Fitchburg Gas & Electric Light Co. v. Department of Public Utilities

380 N.E.2d 1304, 375 Mass. 571, 1978 Mass. LEXIS 1018
CourtMassachusetts Supreme Judicial Court
DecidedJune 30, 1978
StatusPublished
Cited by17 cases

This text of 380 N.E.2d 1304 (Fitchburg Gas & Electric Light Co. v. Department of Public Utilities) is published on Counsel Stack Legal Research, covering Massachusetts Supreme Judicial Court primary law. Counsel Stack provides free access to over 12 million legal documents including statutes, case law, regulations, and constitutions.

Bluebook
Fitchburg Gas & Electric Light Co. v. Department of Public Utilities, 380 N.E.2d 1304, 375 Mass. 571, 1978 Mass. LEXIS 1018 (Mass. 1978).

Opinion

Braucher, J.

The Fitchburg Gas and Electric Light Company (Company) asserts that the Department of Public Utilities (Department), in regulating its rates, has improperly excluded from the rate base an electric generating unit known as Unit 6, and that the Department’s order is confiscatory. In February, 1977, the Company sought $2,795,000 in increased annual electric revenues and $838,000 in increased annual gas revenues. Effective August 31, 1977, the Department allowed increases designed to produce $1,060,185 in additional annual electric revenues and $553,734 in additional annual gas revenues. A single justice of this court granted a stay, pending our decision and subject to refund, permitting further increases designed to produce $472,831 additional annual revenues.

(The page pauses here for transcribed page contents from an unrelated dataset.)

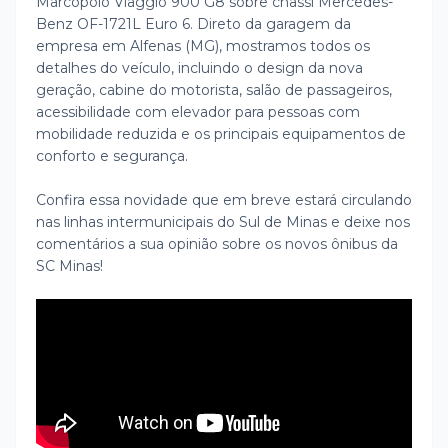
Marcopolo Viaggio 900 G8 sobre chassi Mercedes-
Benz OF-1721L Euro 6. Direto da garagem da
empresa em Alfenas (MG), mostramos todos os
detalhes do veículo, incluindo o design da nova
geração, cabine do motorista, salão de passageiros,
acessibilidade com elevador para pessoas com
mobilidade reduzida e os principais equipamentos de
conforto e segurança.
Confira essa novidade que em breve estará circulando
nas linhas intermunicipais do Sul de Minas e deixe nos
comentários a sua opinião sobre os novos ônibus da
SC Minas!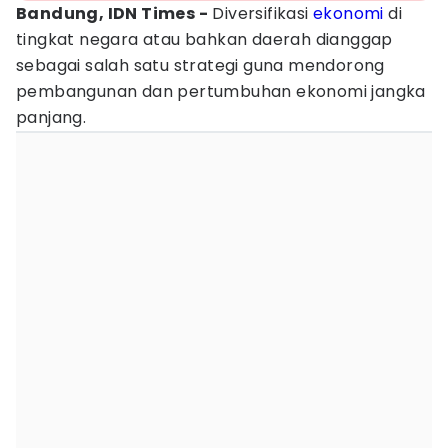
Bandung, IDN Times -
Diversifikasi
ekonomi
di
tingkat negara atau bahkan daerah dianggap
sebagai salah satu strategi guna mendorong
pembangunan dan pertumbuhan ekonomi jangka
panjang.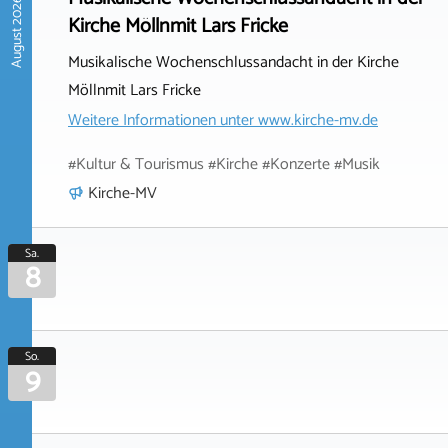
August 2026
Kirche Möllnmit Lars Fricke
Musikalische Wochenschlussandacht in der Kirche
Möllnmit Lars Fricke
Weitere Informationen unter
www.kirche-mv.de
#Kultur & Tourismus #Kirche #Konzerte #Musik
Kirche-MV
Sa.
8
So.
9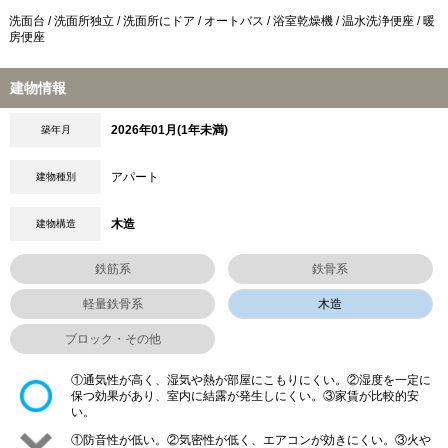
洗面台 / 洗面所独立 / 洗面所にドア / オートバス / 浴室乾燥機 / 温水洗浄便座 / 暖
房便座
建物情報
2026年01月(1年未満)
築年月
アパート
建物種別
木造
建物構造
鉄筋系
鉄骨系
軽量鉄骨系
木造
ブロック・その他
①通気性が高く、湿気や熱が部屋にこもりにくい。②湿度を一定に
保つ効果があり、室内に結露が発生しにくい。③家賃が比較的安
い。
①防音性が低い。②気密性が低く、エアコンが効きにくい。③火や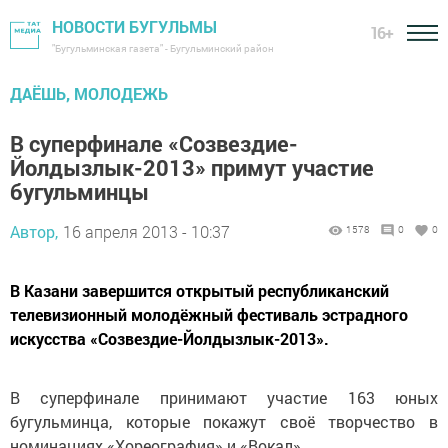
НОВОСТИ БУГУЛЬМЫ
16+
"Бугульминская газета" - Бугульминский район
ДАЁШЬ, МОЛОДЕЖЬ
В суперфинале «Созвездие-
Йолдызлык-2013» примут участие
бугульминцы
Автор,
16 апреля 2013 - 10:37
1578
0
0
В Казани завершится открытый республиканский
телевизионный молодёжный фестиваль эстрадного
искусства «Созвездие-Йолдызлык-2013».
В суперфинале принимают участие 163 юных
бугульминца, которые покажут своё творчество в
номинациях «Хореография» и «Вокал».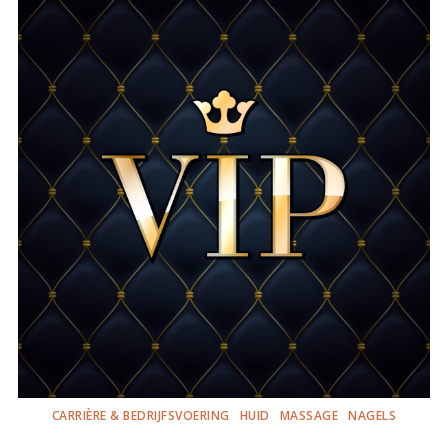
CARRIÈRE & BEDRIJFSVOERING
HUID
MASSAGE
NAGELS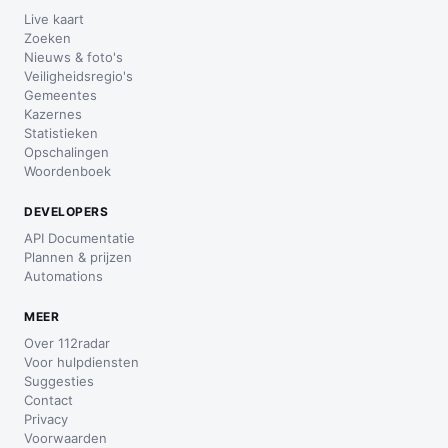
Live kaart
Zoeken
Nieuws & foto's
Veiligheidsregio's
Gemeentes
Kazernes
Statistieken
Opschalingen
Woordenboek
DEVELOPERS
API Documentatie
Plannen & prijzen
Automations
MEER
Over 112radar
Voor hulpdiensten
Suggesties
Contact
Privacy
Voorwaarden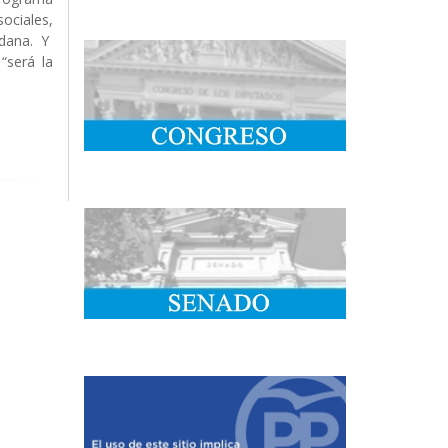
ociales,
adana. Y
“será la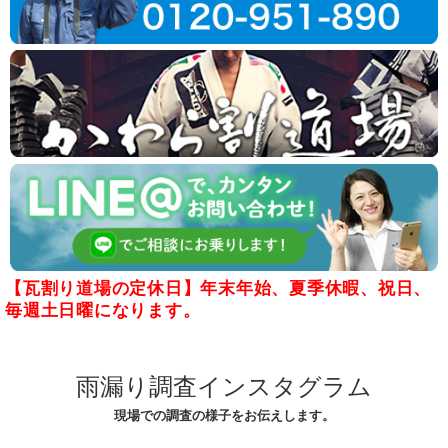
【瓦割り道場の定休日】年末年始、夏季休暇、祝日、
毎週土日曜になります。
雨漏り調査インスタグラム
現場での調査の様子をお伝えします。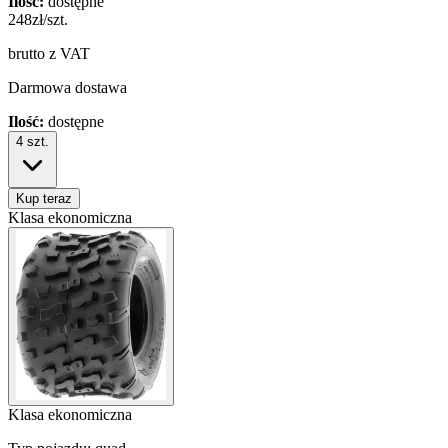
Ilość:
dostępne
248
zł/szt.
brutto z VAT
Darmowa dostawa
Ilość:
dostępne
4
szt.
Kup teraz
Klasa ekonomiczna
Klasa ekonomiczna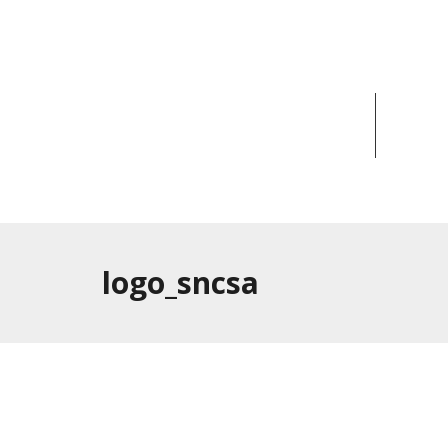
ACCUEIL
ACT
logo_sncsa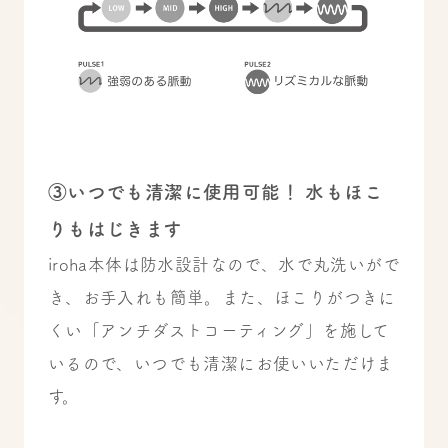
③いつでも清潔に使用可能！ 水もほこ
りもはじきます
iroha本体は防水設計なので、水で丸洗いがで
き、お手入れも簡単。また、ほこりがつきに
くい「アンチダストコーティング」を施して
いるので、いつでも清潔にお使いいただけま
す。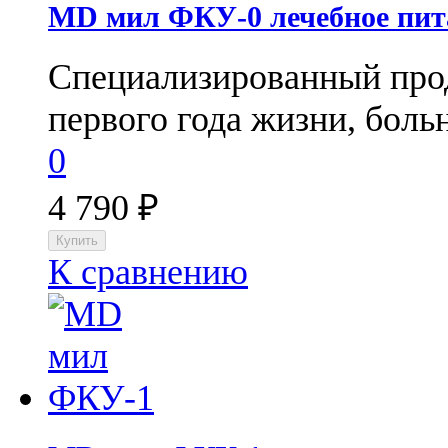
МD мил ФКУ-0 лечебное пит
Специализированный прод
первого года жизни, больн
0
4 790
₽
К сравнению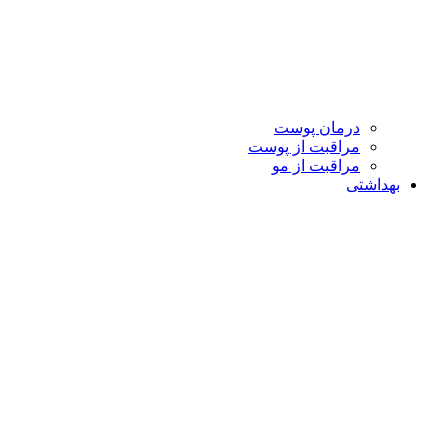
درمان پوست
مراقبت از پوست
مراقبت از مو
بهداشتی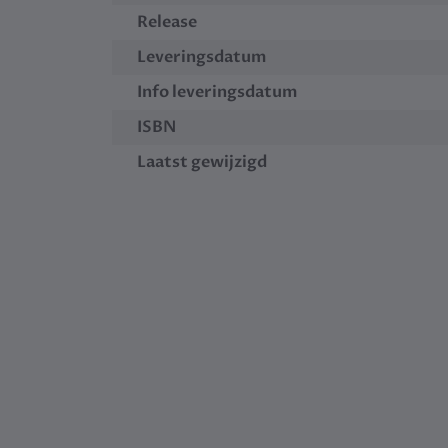
Release
Leveringsdatum
Info leveringsdatum
ISBN
Laatst gewijzigd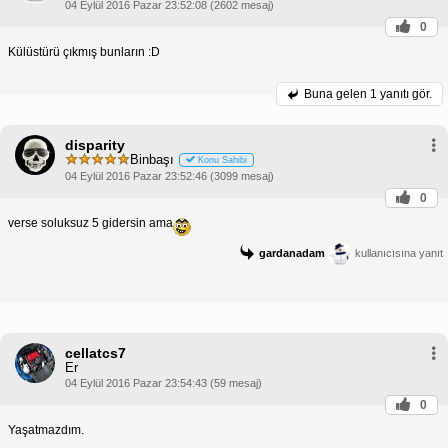
04 Eylül 2016 Pazar 23:52:08 (2602 mesaj)
0
Külüstürü çıkmış bunların :D
Buna gelen
1 yanıtı gör.
disparity
Binbaşı
Konu Sahibi
04 Eylül 2016 Pazar 23:52:46 (3099 mesaj)
0
verse soluksuz 5 gidersin ama
gardanadam
kullanıcısına yanıt
cellatcs7
Er
04 Eylül 2016 Pazar 23:54:43 (59 mesaj)
0
Yaşatmazdım.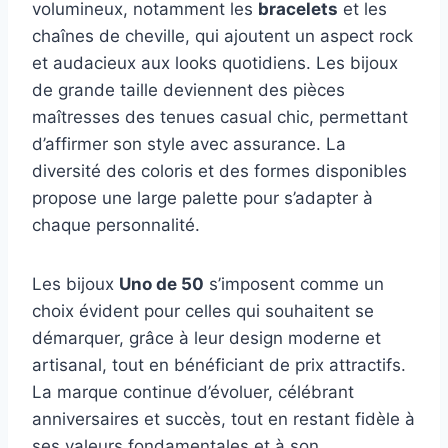
volumineux, notamment les
bracelets
et les
chaînes de cheville, qui ajoutent un aspect rock
et audacieux aux looks quotidiens. Les bijoux
de grande taille deviennent des pièces
maîtresses des tenues casual chic, permettant
d’affirmer son style avec assurance. La
diversité des coloris et des formes disponibles
propose une large palette pour s’adapter à
chaque personnalité.
Les bijoux
Uno de 50
s’imposent comme un
choix évident pour celles qui souhaitent se
démarquer, grâce à leur design moderne et
artisanal, tout en bénéficiant de prix attractifs.
La marque continue d’évoluer, célébrant
anniversaires et succès, tout en restant fidèle à
ses valeurs fondamentales et à son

We now reject the Company’s claim of confiscation and uphold the exclusion of Unit 6 from the rate base. We also find no error in the Department’s calculation of the Com- *573 pony’s projected debt or in the Department’s order that certain retired property be given abnormal abandoned property treatment. But we hold that the Department erred in calculating expense saving from the retirement of Unit 6 and in treating the amortization expense of the retirement as a tax deduction. The case is to be remanded to the Department. The stay is to remain in force pending final decision by the Department.

1. History of the litigation. The issues in this case arise in part out of two prior cases. In D.P.U. 18031-A (July 15, 1975), the Company had retired certain property and the Department excluded that property from the Company’s rate base. The Company appealed to this court, and argued that the Department’s policy of excluding the unamortized portion of abandoned property from rate base was erroneous. The Company further argued that even if the Department’s policy was legal in general, it was illegal when applied to the Company in that case since it had the effect of producing an effective rate of return which was confiscatory or otherwise illegal. We rejected both arguments, but we noted that the Company could reopen the issue of the adequacy of its effective rate of return by filing a new rate application. Fitchburg Gas & Elec. Light Co. v. Department of Pub. Utils., 371 Mass. 881, 889 & n.15, 890 (1977) (Fitchburg I).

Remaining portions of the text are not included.